▸ To do
Would you copy each line of the records that includes the word "nachhaltig"?

▸ Input records
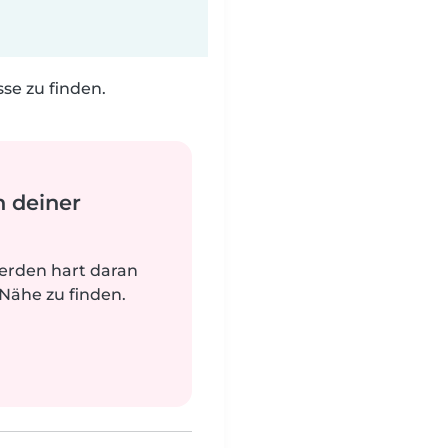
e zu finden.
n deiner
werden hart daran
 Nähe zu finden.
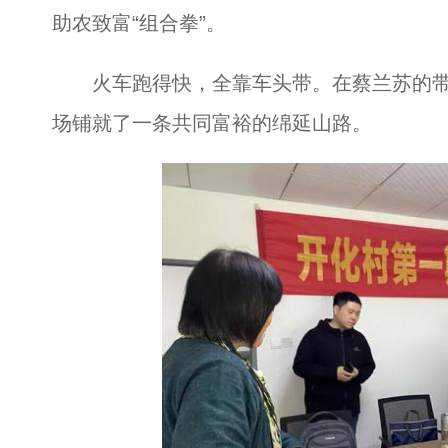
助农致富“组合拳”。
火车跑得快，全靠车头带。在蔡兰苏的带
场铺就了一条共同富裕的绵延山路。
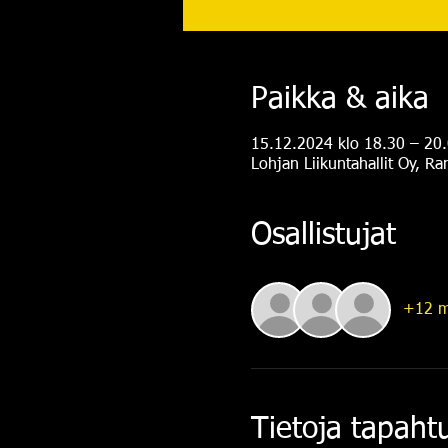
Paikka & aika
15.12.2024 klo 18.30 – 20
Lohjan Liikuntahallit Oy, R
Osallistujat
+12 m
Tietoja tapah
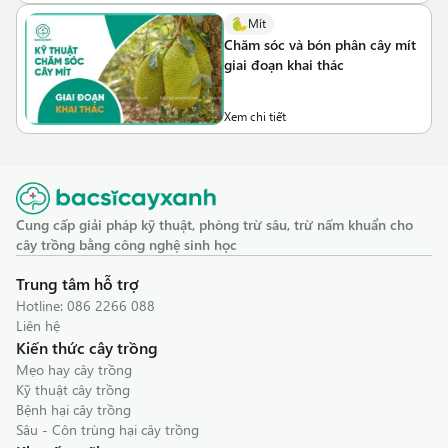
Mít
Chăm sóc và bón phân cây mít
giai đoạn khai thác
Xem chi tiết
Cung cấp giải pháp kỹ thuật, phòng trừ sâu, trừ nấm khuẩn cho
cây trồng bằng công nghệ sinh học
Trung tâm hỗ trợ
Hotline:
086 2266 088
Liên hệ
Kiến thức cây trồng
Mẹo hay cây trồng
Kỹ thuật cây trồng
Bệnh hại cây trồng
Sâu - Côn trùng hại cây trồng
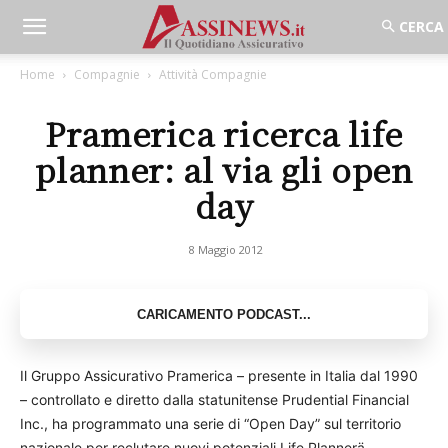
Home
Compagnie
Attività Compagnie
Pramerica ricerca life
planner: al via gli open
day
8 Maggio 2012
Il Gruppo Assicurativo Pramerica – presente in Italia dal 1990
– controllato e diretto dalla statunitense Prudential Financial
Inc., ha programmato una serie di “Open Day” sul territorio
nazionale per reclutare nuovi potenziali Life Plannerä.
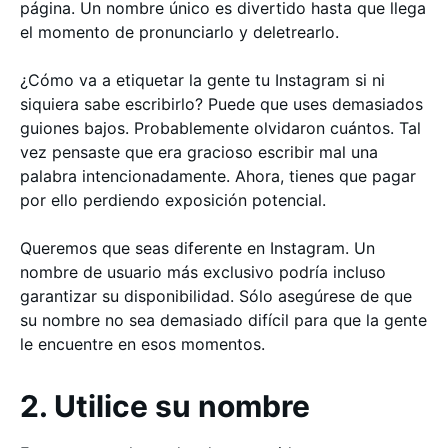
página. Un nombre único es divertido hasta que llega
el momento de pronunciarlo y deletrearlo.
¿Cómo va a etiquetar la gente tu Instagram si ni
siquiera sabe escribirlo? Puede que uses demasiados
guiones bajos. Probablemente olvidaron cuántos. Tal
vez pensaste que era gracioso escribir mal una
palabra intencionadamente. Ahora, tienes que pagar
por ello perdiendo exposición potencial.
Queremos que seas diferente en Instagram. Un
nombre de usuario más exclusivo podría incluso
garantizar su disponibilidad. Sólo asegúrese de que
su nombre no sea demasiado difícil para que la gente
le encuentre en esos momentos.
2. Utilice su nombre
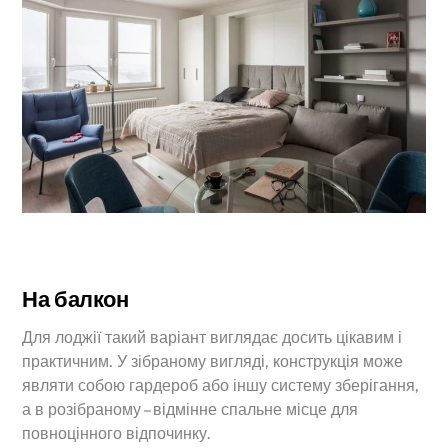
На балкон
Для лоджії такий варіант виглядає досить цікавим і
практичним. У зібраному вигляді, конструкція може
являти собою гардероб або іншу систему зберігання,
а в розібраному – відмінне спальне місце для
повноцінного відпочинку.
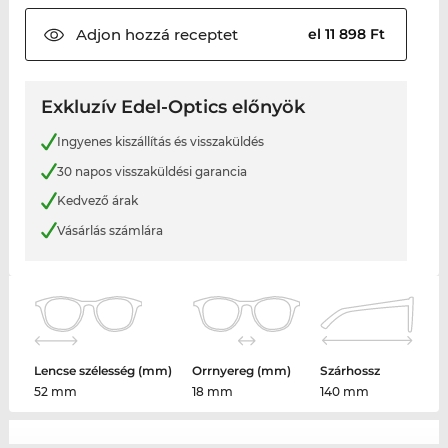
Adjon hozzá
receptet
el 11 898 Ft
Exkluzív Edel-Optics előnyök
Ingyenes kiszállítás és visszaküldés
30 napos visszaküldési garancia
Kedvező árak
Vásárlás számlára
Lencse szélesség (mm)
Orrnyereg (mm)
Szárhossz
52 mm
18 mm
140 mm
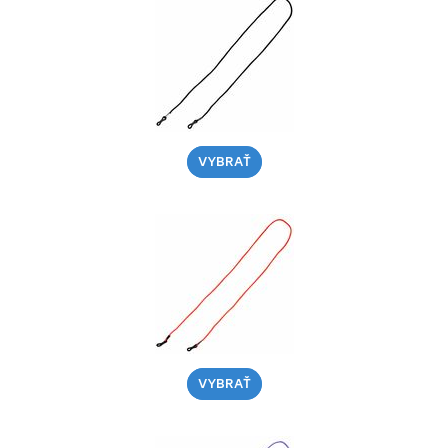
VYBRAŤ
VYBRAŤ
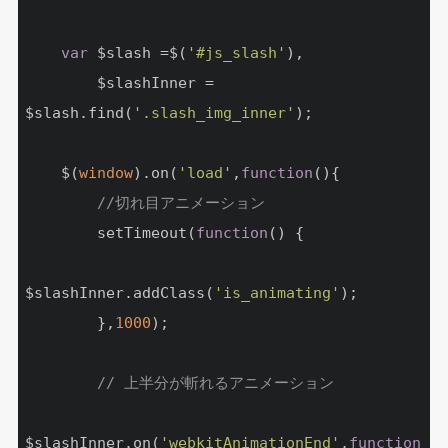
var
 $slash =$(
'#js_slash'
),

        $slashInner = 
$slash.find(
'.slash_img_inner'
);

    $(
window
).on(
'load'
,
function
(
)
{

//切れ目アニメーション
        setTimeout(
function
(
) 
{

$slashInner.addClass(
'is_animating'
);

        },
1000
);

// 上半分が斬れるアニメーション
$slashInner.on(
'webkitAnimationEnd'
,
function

* * *

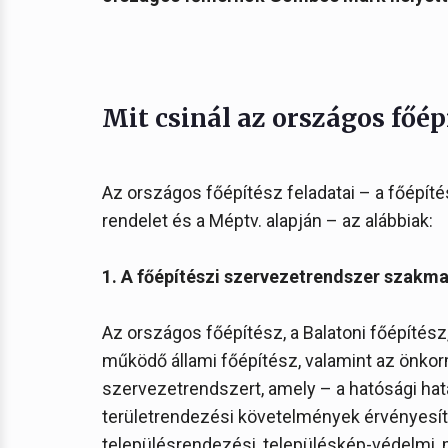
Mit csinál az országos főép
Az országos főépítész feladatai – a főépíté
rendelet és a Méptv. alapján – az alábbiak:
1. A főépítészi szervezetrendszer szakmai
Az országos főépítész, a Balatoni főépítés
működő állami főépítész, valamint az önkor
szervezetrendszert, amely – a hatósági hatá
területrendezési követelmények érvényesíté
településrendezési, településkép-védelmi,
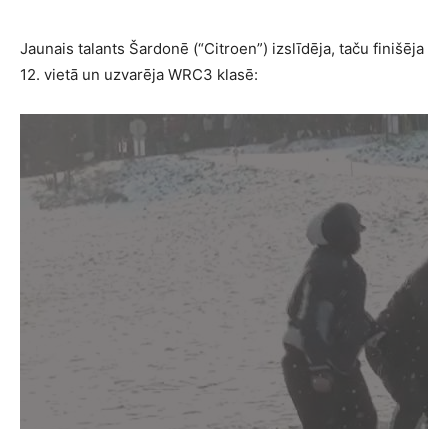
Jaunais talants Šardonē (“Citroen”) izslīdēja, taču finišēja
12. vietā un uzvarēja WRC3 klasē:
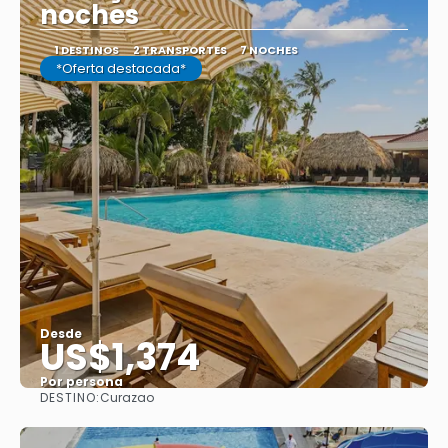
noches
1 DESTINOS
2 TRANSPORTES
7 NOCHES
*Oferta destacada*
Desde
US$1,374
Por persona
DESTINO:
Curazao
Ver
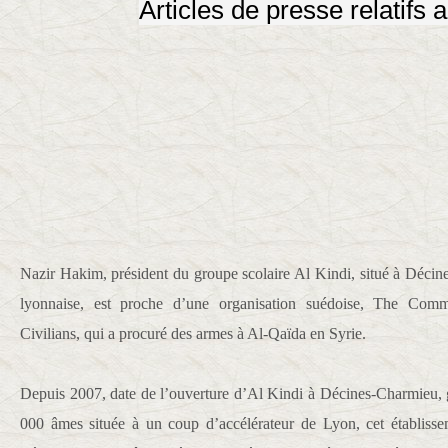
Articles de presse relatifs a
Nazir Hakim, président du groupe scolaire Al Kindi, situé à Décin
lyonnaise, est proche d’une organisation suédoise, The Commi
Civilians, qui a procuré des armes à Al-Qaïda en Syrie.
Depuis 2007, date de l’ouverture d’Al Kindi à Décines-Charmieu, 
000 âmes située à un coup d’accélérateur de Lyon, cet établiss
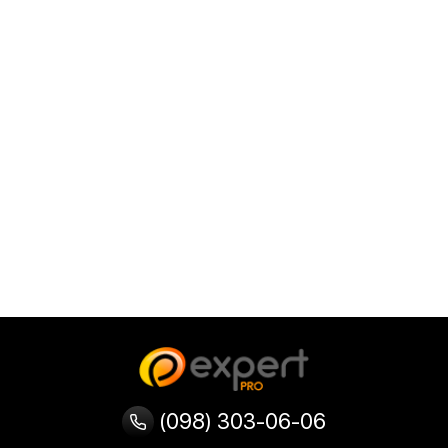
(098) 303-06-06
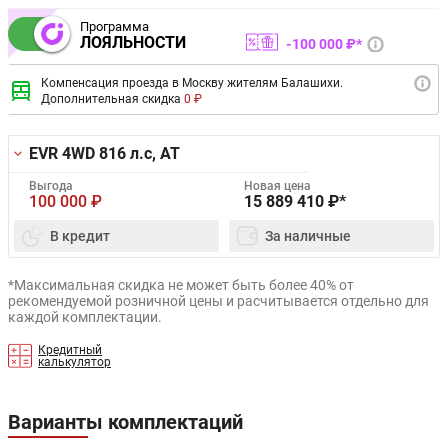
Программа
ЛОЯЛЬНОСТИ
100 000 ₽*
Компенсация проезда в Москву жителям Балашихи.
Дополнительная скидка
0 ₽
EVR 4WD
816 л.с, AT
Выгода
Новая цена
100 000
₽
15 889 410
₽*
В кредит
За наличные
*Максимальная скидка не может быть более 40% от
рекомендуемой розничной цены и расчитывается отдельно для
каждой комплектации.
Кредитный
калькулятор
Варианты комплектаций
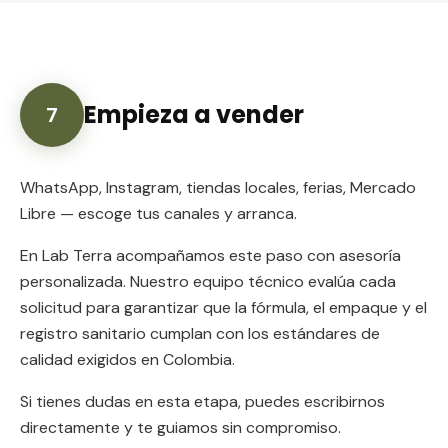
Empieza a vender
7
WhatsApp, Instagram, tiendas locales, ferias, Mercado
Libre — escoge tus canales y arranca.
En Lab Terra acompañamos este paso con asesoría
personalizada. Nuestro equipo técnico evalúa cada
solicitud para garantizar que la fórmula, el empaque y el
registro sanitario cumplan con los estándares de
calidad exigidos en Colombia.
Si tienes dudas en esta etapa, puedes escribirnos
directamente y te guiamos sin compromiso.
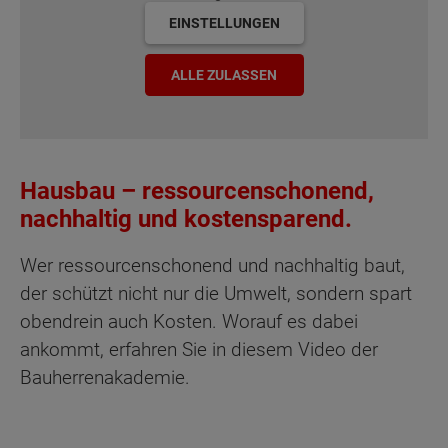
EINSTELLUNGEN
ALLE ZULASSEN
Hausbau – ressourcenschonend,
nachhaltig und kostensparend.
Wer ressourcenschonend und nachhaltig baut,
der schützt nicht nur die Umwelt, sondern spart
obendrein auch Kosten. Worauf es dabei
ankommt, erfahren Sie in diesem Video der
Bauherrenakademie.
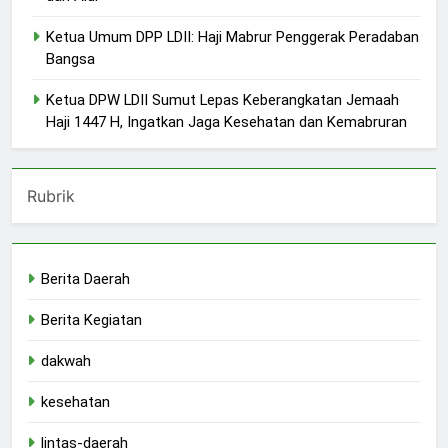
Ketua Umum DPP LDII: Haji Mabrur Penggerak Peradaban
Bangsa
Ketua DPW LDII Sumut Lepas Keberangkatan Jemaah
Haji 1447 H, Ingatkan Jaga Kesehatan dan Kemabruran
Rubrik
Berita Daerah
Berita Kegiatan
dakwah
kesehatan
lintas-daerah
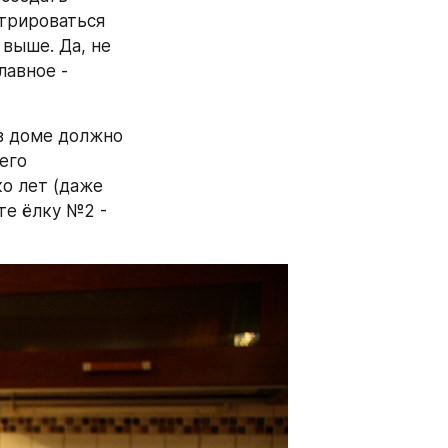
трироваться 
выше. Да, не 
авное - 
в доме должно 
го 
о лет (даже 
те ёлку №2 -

--

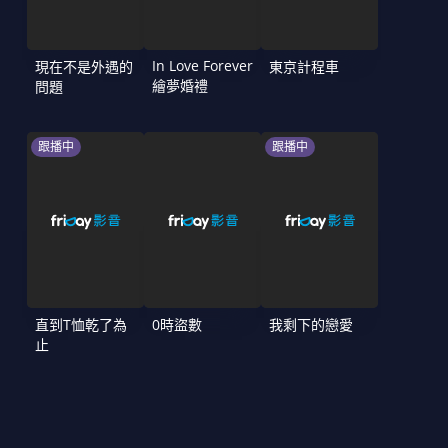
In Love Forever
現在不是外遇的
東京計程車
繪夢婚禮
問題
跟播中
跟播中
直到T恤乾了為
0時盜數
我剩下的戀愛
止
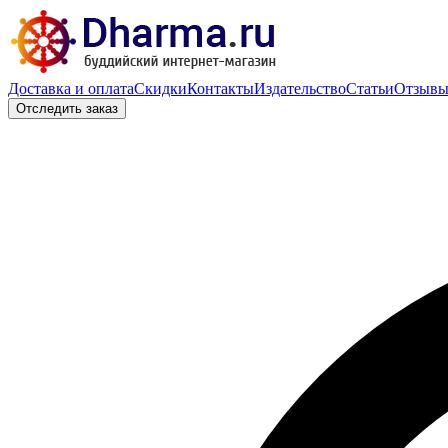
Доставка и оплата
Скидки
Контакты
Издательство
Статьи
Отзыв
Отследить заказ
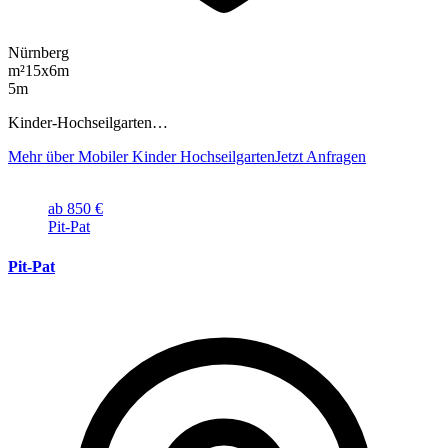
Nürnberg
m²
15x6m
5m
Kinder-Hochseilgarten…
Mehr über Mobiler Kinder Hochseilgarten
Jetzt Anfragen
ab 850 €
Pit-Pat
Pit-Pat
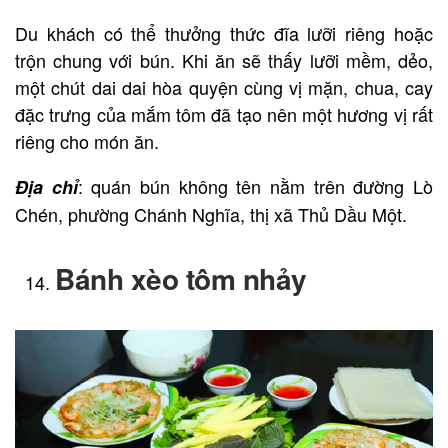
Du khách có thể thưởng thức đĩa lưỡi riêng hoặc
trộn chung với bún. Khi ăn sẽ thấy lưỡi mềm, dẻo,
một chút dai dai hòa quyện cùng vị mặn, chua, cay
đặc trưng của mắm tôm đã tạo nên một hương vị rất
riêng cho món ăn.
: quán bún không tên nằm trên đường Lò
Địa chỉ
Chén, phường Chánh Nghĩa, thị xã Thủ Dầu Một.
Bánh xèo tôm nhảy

▸ Answer for the task
nachhaltig und kostensparend.
Wer ressourcenschonend und nachhaltig baut,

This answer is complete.